Hehehe..judul artikel ini sedikit ke-inggris2-an. Bukannya mo sok ng-Inggris, tapi gw ga tau padanan kata yg tepat dalam bahasa Indonesia...meski bukan berarti judulnya ini bener juga.tongue

Well...yg dimaksud speedlag di sini tidak terkait dg internet, jadi bukan fakir benwit ataupun benwit limit edition...tapi seperti yg tertera di judul artikel ini, terkait dg motor. Jadi begini...sejak gw ngerasain enaknya bermotor keluar kota (mudik ke Bandung), gw jadi keterusan untuk tancap gas dg kecepatan kisaran 60-80 km/jam. Enaknya, kecepatan segitu itu stabil...jadi jarang/hampir ga pernah gw ngerem, kecuali untuk kasus2 tertentu (macet, dst dst).

Nah, kondisi ini (keasikan nge-gas) ternyata terus berlangsung, meski gw dah kembali ke rutinitas di Jakarta yg demikian macet.
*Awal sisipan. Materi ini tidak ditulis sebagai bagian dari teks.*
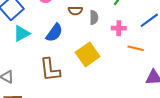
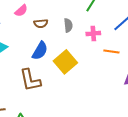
brown semicircle: (75, 11) -> (41, 23), moved
blue semicircle: (54, 33) -> (40, 51), moved

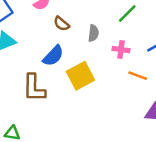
brown semicircle: (41, 23) -> (61, 24), turned 32

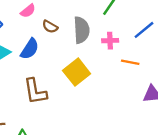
gray semicircle: (93, 33) -> (81, 30), size x1.6
blue semicircle: (53, 56) -> (30, 49), moved

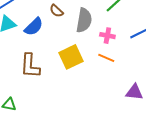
orange line: (130, 62) -> (106, 58), moved

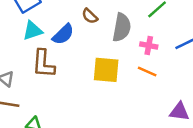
yellow square: (71, 57) -> (106, 70), turned 30
brown L-shape: (30, 66) -> (43, 64), moved

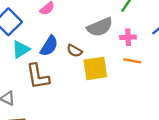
brown semicircle: (90, 16) -> (74, 51), moved
gray semicircle: (122, 27) -> (100, 27), turned 70

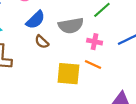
blue semicircle: (49, 46) -> (35, 20), moved
yellow square: (95, 68) -> (68, 74), moved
Hingga akhir minggu kemaren, sebenarnya kondisi speedlag ini masih bisa dimaklumi karena Jakarta masih cukup sepi sehingga meski pulang ngantor jam 7-8 malam, sepanjang Gatsu dan Mampang gw masih bisa tancap gas.big grin

Namun, speedlag ini gw rasa kian parah, karena meski Jakarta sudah mulai macet seperti defaultnya, gw masih ga (baca:belum) bisa sembuh dari speedlag ini. Keinginan untuk melihat jarum speedometer di angka (minimal) 60 kadang membuat gw sedikit banyak ber-manuver mencari celah di antara kendaraan yg ada. Sebenarnya ga ada masalah kalo gw bermotor di jalan Gatsu atau Sudirman (dan sesekali di Kuningan). Jalanan yg cukup lebar serta kondisi kendaraan yg agak lowong (terutama saat2 berlaku 3in1) memang memungkinkan gw untuk berada di kecepatan 60-80 km/jam.

Masalahnya, di Mampang yg macet pun gw masih 'nekad' pengen di 60-80...padahal hal ini sebenarnya bahaya...karena kendaraan lain (terutama metromini) seringkali 'ga aware' dg motor. Bukan mustahil gw bisa celaka karena perbuatan gw sendiri.nailbitingworried

Ada saran agar gw bisa sembuh dari speedlag ini??d'ohI don't know!